***** Extracted material *****

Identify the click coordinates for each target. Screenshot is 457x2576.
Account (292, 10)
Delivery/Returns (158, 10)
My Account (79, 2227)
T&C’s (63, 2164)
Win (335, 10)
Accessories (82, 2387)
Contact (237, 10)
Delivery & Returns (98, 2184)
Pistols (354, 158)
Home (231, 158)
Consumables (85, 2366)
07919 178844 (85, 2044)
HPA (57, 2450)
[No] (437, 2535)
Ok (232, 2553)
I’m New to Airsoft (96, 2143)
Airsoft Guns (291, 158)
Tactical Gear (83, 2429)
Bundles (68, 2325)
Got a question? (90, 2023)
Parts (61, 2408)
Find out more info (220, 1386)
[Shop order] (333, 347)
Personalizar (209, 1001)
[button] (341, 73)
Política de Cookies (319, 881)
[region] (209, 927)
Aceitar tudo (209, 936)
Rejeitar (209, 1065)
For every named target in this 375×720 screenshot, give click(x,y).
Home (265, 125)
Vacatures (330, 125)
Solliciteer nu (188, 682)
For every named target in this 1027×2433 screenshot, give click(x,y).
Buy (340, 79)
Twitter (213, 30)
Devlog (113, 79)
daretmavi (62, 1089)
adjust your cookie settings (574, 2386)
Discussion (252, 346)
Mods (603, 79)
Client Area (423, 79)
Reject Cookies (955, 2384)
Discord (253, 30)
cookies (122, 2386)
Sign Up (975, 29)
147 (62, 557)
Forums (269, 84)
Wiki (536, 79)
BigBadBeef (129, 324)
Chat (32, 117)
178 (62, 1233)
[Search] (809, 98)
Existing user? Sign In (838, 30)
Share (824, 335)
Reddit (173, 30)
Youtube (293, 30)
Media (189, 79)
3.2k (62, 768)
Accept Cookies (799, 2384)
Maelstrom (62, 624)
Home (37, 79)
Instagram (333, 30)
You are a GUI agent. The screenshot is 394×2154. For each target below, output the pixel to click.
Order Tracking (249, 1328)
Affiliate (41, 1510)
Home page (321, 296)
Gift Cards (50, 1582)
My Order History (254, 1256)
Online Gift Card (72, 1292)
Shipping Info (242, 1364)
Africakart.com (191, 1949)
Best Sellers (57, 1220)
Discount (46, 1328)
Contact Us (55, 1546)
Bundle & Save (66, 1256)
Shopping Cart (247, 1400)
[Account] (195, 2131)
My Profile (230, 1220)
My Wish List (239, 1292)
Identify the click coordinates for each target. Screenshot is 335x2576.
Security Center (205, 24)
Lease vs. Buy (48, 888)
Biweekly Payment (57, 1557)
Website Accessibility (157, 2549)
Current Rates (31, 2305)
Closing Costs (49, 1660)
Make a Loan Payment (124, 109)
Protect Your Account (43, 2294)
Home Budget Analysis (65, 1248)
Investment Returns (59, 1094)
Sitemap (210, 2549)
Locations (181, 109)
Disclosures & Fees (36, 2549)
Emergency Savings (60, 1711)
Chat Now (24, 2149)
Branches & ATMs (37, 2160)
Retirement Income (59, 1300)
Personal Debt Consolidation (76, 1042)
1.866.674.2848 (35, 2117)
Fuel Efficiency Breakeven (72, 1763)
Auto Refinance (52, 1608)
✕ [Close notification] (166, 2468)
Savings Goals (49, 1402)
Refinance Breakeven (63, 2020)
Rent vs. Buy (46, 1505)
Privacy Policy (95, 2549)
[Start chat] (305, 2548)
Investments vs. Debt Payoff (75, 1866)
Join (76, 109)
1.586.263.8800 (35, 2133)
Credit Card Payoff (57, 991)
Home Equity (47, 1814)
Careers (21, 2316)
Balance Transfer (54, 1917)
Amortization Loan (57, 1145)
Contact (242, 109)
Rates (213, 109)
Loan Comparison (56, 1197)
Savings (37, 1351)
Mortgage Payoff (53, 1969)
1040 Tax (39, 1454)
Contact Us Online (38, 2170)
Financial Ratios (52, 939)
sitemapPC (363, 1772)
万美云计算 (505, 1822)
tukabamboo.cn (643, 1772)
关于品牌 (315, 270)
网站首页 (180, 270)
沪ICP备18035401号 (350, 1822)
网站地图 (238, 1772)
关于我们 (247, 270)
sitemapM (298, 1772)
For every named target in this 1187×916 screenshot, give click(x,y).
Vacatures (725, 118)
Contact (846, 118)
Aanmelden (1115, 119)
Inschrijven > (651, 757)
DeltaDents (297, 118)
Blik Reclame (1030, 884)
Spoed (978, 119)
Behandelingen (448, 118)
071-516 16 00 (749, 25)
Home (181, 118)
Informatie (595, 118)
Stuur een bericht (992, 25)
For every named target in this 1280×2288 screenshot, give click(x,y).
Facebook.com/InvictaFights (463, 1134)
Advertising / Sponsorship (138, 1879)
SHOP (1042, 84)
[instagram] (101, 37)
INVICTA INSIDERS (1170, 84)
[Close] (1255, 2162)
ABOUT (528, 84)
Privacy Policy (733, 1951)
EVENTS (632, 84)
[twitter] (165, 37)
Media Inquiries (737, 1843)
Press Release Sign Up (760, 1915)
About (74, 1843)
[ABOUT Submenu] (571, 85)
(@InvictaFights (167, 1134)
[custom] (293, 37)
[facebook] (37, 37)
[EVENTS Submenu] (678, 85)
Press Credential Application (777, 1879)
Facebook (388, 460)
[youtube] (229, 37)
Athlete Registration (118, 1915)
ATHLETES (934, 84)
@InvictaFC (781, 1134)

*****

Brief:
Nothing but a number should be returned: the count of lines in the listing that contain the string "every".

Answer to this problem:
4